TASK DETAILS:
The first line of the entries is where the copy starts and the line with "day without getting tired of it." is where it ends; set down each line exactly, both ends included, and drop pictures.
___ DATA FOR THE TASK
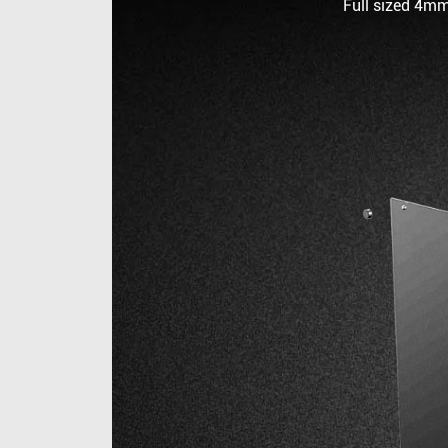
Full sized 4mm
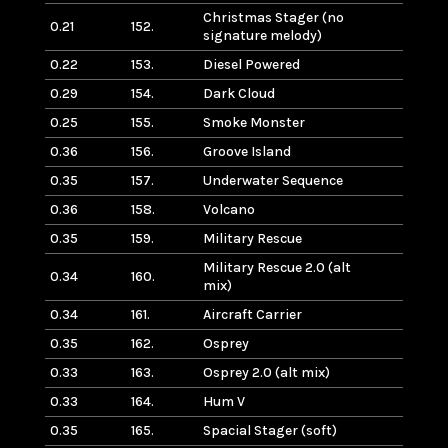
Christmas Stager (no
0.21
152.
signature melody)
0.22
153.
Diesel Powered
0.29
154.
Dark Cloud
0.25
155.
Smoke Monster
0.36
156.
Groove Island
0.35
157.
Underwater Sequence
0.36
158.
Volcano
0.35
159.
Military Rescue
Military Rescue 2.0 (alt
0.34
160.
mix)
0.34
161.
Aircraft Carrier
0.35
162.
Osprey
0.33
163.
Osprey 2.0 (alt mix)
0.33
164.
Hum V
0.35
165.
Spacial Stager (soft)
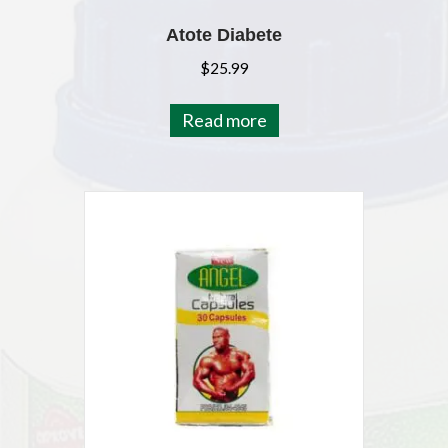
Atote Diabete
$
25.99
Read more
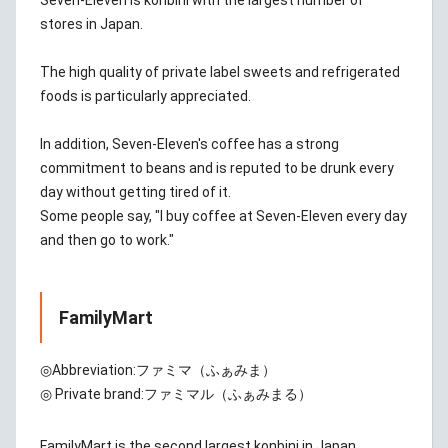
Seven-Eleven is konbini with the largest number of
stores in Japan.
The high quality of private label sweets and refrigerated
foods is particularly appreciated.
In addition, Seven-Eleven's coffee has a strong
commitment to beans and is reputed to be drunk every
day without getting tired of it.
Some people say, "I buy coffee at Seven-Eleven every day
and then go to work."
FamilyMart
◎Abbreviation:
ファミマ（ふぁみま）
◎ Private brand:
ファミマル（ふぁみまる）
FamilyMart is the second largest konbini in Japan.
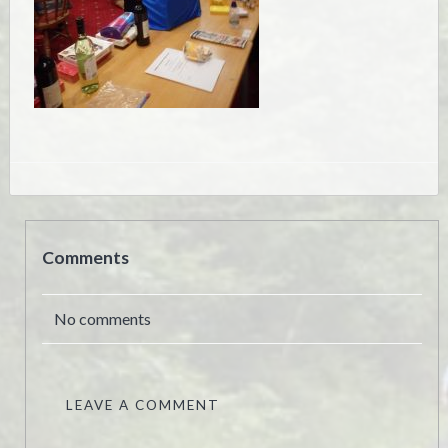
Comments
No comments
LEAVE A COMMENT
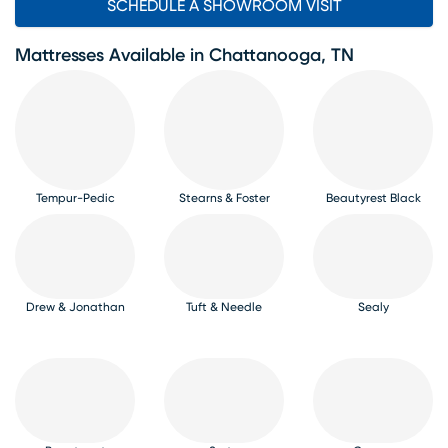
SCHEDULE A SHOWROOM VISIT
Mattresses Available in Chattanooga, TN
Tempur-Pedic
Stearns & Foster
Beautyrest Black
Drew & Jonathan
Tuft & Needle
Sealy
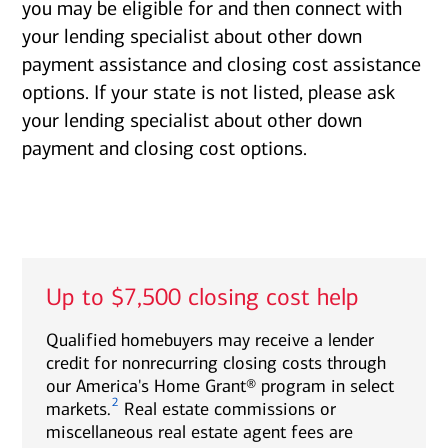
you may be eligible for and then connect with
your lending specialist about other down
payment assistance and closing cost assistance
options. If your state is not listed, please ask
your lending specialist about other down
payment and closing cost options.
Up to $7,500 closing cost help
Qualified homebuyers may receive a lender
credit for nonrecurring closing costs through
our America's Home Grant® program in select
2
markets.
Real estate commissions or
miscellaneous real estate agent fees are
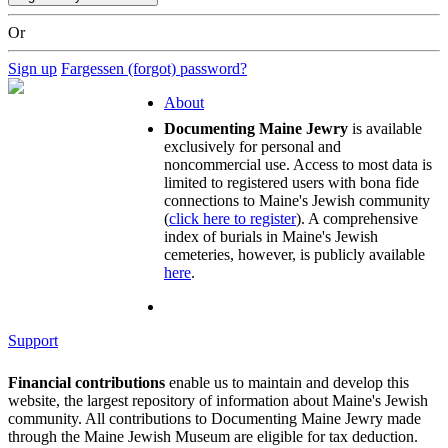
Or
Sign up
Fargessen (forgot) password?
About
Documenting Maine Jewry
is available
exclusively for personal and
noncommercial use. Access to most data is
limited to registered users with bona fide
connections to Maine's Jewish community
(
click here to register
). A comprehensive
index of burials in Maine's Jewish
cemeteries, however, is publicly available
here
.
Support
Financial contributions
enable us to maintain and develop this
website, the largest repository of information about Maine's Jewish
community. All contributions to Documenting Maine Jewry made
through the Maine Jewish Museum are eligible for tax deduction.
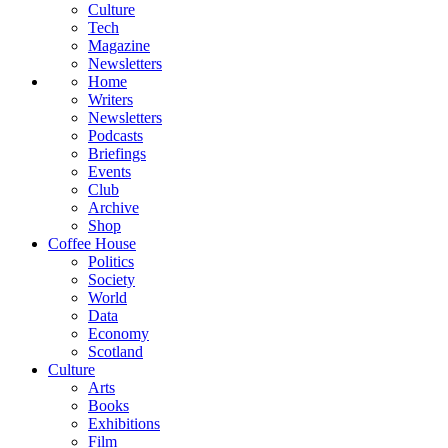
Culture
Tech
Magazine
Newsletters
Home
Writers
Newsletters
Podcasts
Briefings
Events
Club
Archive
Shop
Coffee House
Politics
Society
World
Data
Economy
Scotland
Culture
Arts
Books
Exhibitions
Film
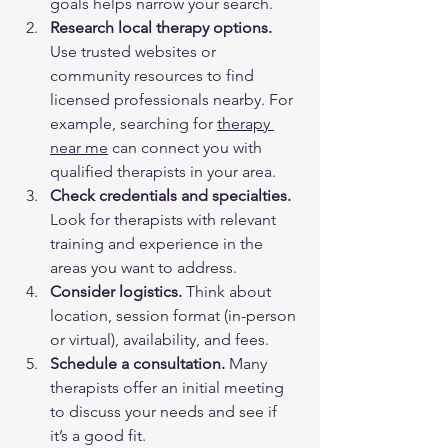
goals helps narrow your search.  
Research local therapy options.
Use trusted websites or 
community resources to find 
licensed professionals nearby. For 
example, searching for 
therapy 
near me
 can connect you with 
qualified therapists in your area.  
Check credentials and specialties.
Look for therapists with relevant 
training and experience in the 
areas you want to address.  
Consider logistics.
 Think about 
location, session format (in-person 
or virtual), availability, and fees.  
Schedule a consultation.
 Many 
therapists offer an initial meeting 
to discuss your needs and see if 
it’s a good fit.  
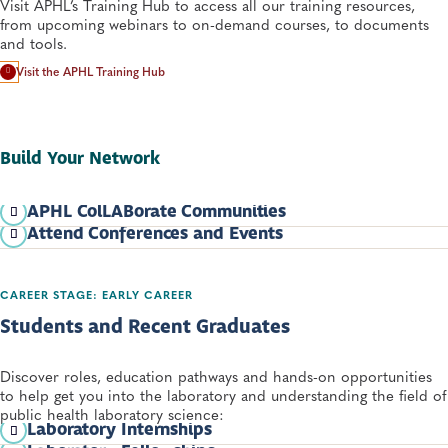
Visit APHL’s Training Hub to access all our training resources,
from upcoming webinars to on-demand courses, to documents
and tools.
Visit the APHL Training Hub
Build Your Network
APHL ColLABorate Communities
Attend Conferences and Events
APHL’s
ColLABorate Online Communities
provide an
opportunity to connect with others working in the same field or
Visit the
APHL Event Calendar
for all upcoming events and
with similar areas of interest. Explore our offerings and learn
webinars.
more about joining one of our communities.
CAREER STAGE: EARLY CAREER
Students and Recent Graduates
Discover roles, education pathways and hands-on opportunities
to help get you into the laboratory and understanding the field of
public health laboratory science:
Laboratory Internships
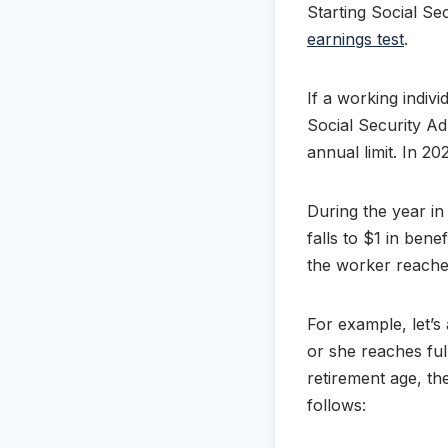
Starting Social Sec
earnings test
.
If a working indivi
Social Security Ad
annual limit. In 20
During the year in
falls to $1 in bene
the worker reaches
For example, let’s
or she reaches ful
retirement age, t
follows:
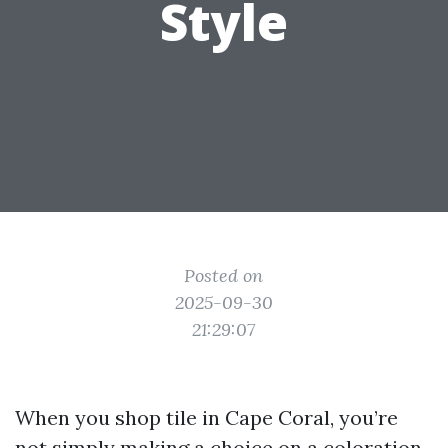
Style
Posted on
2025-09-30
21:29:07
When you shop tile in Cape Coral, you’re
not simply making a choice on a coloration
______
SOLUTION TO THIS TASK:
Full sized 4mm
Christmas Stager (no
0.21
152.
signature melody)
0.22
153.
Diesel Powered
0.29
154.
Dark Cloud
0.25
155.
Smoke Monster
0.36
156.
Groove Island
0.35
157.
Underwater Sequence
0.36
158.
Volcano
0.35
159.
Military Rescue
Military Rescue 2.0 (alt
0.34
160.
mix)
0.34
161.
Aircraft Carrier
0.35
162.
Osprey
0.33
163.
Osprey 2.0 (alt mix)
0.33
164.
Hum V
0.35
165.
Spacial Stager (soft)
Atote Diabete
$
25.99
Read more
Seven-Eleven is konbini with the largest number of
stores in Japan.
The high quality of private label sweets and refrigerated
foods is particularly appreciated.
In addition, Seven-Eleven's coffee has a strong
commitment to beans and is reputed to be drunk every
day without getting tired of it.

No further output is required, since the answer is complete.